Nesta última alega, em síntese, que: - Em 10.07.2009 instaurou uma ação no Tribunal do Trabalho de … contra a BB e outra, ação essa que correu termos com o n° 2718/09.3..., na qual pedia que fosse declarado o direito da autora à titularidade de uma relação laboral por tempo indeterminado com a ré BB, bem como o direito a ocupar o respectivo posto de trabalho, tal como vinha fazendo; - Em 30.07.2012 foi proferida sentença julgando improcedente a acção; - Em 8.05.2013, por acórdão proferido pelos Exmos. Desembargadores S..., F..... e M..., o Tribunal da Relação de … julgou o recurso improcedente; - A autora interpôs recurso para o Supremo Tribunal de Justiça, mas o STJ não admitiu; - No âmbito do processo 201/09.6... que correu no mesmo tribunal, juízo e secção, duas colegas de trabalho da autora instauram uma acção, contra a BB, em tudo idêntica àquela que a autora tinha intentado; - Julgada esta causa em 1.ª instância, foi interposto recurso para o Tribunal da Relação de …, - Em 10.09.2014 o Tribunal da Relação de …, deu provimento do recurso instaurado, por acórdão proferido pelos Exmos. Desembargadores M..., I... e J... - declarando-se ilícito o despedimento, condenando a BB a reintegrar as trabalhadoras, e reconhecendo assim a existência de uma relação laboral; - No mesmo acórdão a Exma.

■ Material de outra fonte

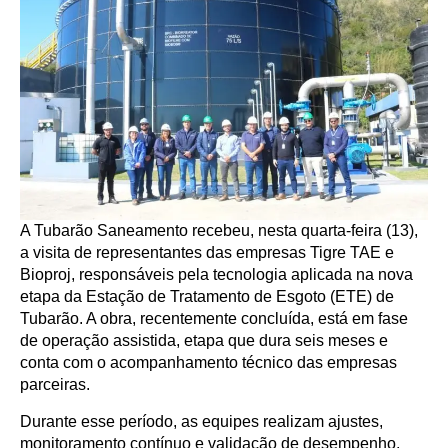
A Tubarão Saneamento recebeu, nesta quarta-feira (13),
a visita de representantes das empresas Tigre TAE e
Bioproj, responsáveis pela tecnologia aplicada na nova
etapa da Estação de Tratamento de Esgoto (ETE) de
Tubarão. A obra, recentemente concluída, está em fase
de operação assistida, etapa que dura seis meses e
conta com o acompanhamento técnico das empresas
parceiras.
Durante esse período, as equipes realizam ajustes,
monitoramento contínuo e validação de desempenho,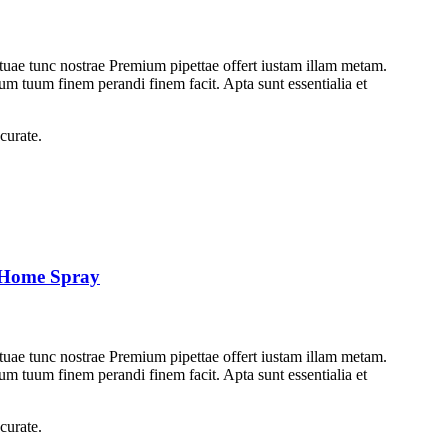
e tuae tunc nostrae Premium pipettae offert iustam illam metam.
um tuum finem perandi finem facit. Apta sunt essentialia et
curate.
& Home Spray
e tuae tunc nostrae Premium pipettae offert iustam illam metam.
um tuum finem perandi finem facit. Apta sunt essentialia et
curate.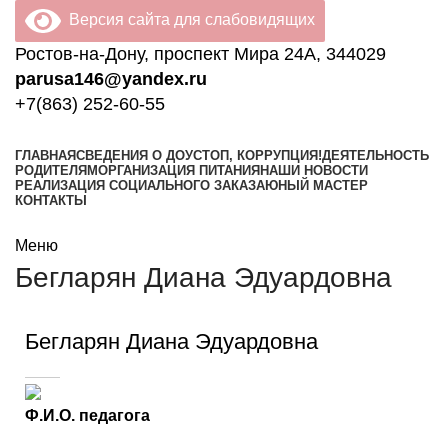
Версия сайта для слабовидящих
Ростов-на-Дону, проспект Мира 24А, 344029
parusa146@yandex.ru
+7(863) 252-60-55
ГЛАВНАЯ
СВЕДЕНИЯ О ДОУ
СТОП, КОРРУПЦИЯ!
ДЕЯТЕЛЬНОСТЬ
РОДИТЕЛЯМ
ОРГАНИЗАЦИЯ ПИТАНИЯ
НАШИ НОВОСТИ
РЕАЛИЗАЦИЯ СОЦИАЛЬНОГО ЗАКАЗА
ЮНЫЙ МАСТЕР
КОНТАКТЫ
Меню
Бегларян Диана Эдуардовна
Бегларян Диана Эдуардовна
Ф.И.О. педагога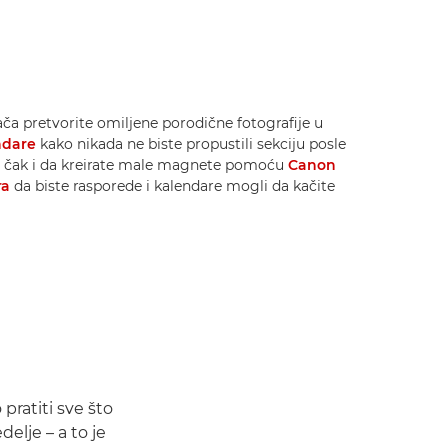
 pretvorite omiljene porodične fotografije u
ndare
kako nikada ne biste propustili sekciju posle
te čak i da kreirate male magnete pomoću
Canon
ra
da biste rasporede i kalendare mogli da kačite
pratiti sve što
elje – a to je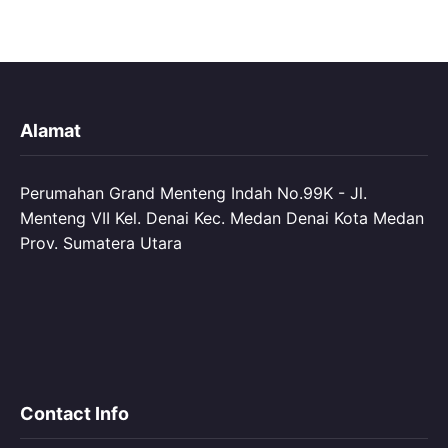
Alamat
Perumahan Grand Menteng Indah No.99K - Jl.
Menteng VII Kel. Denai Kec. Medan Denai Kota Medan
Prov. Sumatera Utara
Contact Info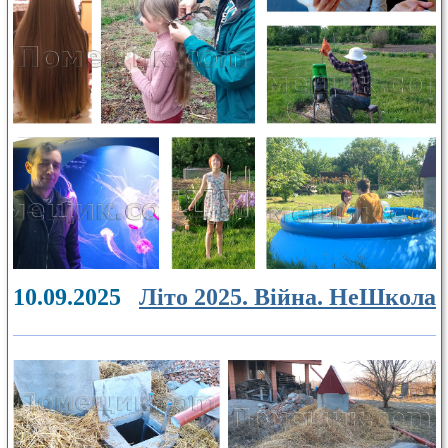
10.09.2025
Літо 2025. Війна. НеШкола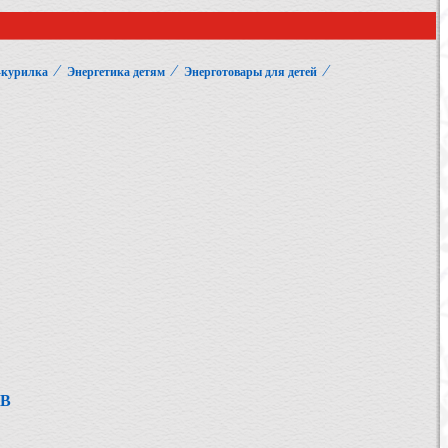
⁄
⁄
⁄
-курилка
Энергетика детям
Энерготовары для детей
ОВ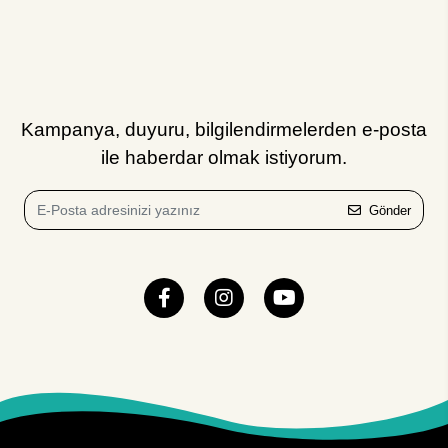
Kampanya, duyuru, bilgilendirmelerden e-posta
ile haberdar olmak istiyorum.
Gönder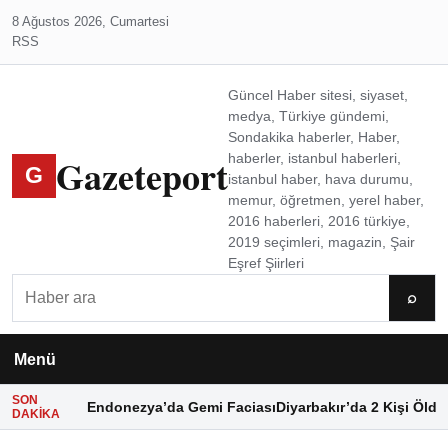
8 Ağustos 2026, Cumartesi
RSS
Güncel Haber sitesi, siyaset,
medya, Türkiye gündemi,
Sondakika haberler, Haber,
Gazeteport
haberler, istanbul haberleri,
G
istanbul haber, hava durumu,
memur, öğretmen, yerel haber,
2016 haberleri, 2016 türkiye,
2019 seçimleri, magazin, Şair
Eşref Şiirleri
Ara
⌕
Menü
SON
Endonezya’da Gemi Faciası
Diyarbakır’da 2 Kişi Öldü
DAKIKA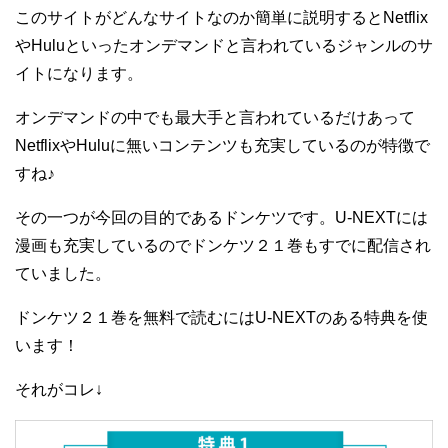
このサイトがどんなサイトなのか簡単に説明するとNetflix
やHuluといったオンデマンドと言われているジャンルのサ
イトになります。
オンデマンドの中でも最大手と言われているだけあって
NetflixやHuluに無いコンテンツも充実しているのが特徴で
すね♪
その一つが今回の目的であるドンケツです。U-NEXTには
漫画も充実しているのでドンケツ２１巻もすでに配信され
ていました。
ドンケツ２１巻を無料で読むにはU-NEXTのある特典を使
います！
それがコレ↓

Desembargadora relatora consignou que “corrigia” a orientação que subescreveu no acórdão de 8.05.2013; - Deste acórdão foi interposto recurso para o STJ, que foi rejeitado com o fundamento de que o valor da causa não o admitia.
3.
Por despacho proferido em 30.11.2015 (ref.ª 341...92, de 26.11.2015, fls. 179-181) foi esta petição inicial liminarmente indeferida.
4.
Desta decisão recorreu a autora, pelo que, admitido o recurso, foi citado o réu para os termos da causa e do recurso, tendo o mesmo contestado, pugnando pela total improcedência da presente ação (ref.ª 17170 de 25.11.2016, fls. 224-235).
5.
Por Acórdão proferido em 26.04.2017 (ref.ª 11577688, fls. 255-259), o Tribunal da Relação de ... julgou procedente o recurso, revogando a decisão recorrida e determinando o prosseguimento da causa.
6.
Realizada audiência prévia, em 14.03.2018 foi proferida sentença (ref.ª 373333947, de 7.02.2018), julgando a ação improcedente, e absolvendo o réu de todos os pedidos.
7.
Inconformada, a autora recorreu de novo para o Tribunal da Relação de … e, por Acórdão proferido em 31.01.2019 (ref.ª 14034756, fls. 441-456), foi declarada “nula a sentença em e em consequência”, determinando-se que “seja proferida sentença que explicite com suficiência e clareza a matéria de facto, que venha a fundamentar a nova decisão”.
8.
Baixando os autos à primeira instância, foi, em 10.05.2019, proferida nova sentença, julgando a ação improcedente e absolvendo o réu de todos os pedidos (ref.ª 385617603, de 1.04.2019).
9.
Desta sentença recorreu novamente a autora para o Tribunal da Relação de … .
10.
Julgando o recurso, proferiu este Tribunal, em 17.12.2019, um Acórdão em cujo dispositivo pode ler-se: “Pelo exposto, acordam os juízes nesta ..ª Secção Cível do Tribunal da Relação de .... em julgar a presente apelação totalmente improcedente, confirmando integralmente a sentença recorrida.
Custas pela recorrente”.
11.
Ainda irresignada, interpõe agora a autora o presente recurso de revista.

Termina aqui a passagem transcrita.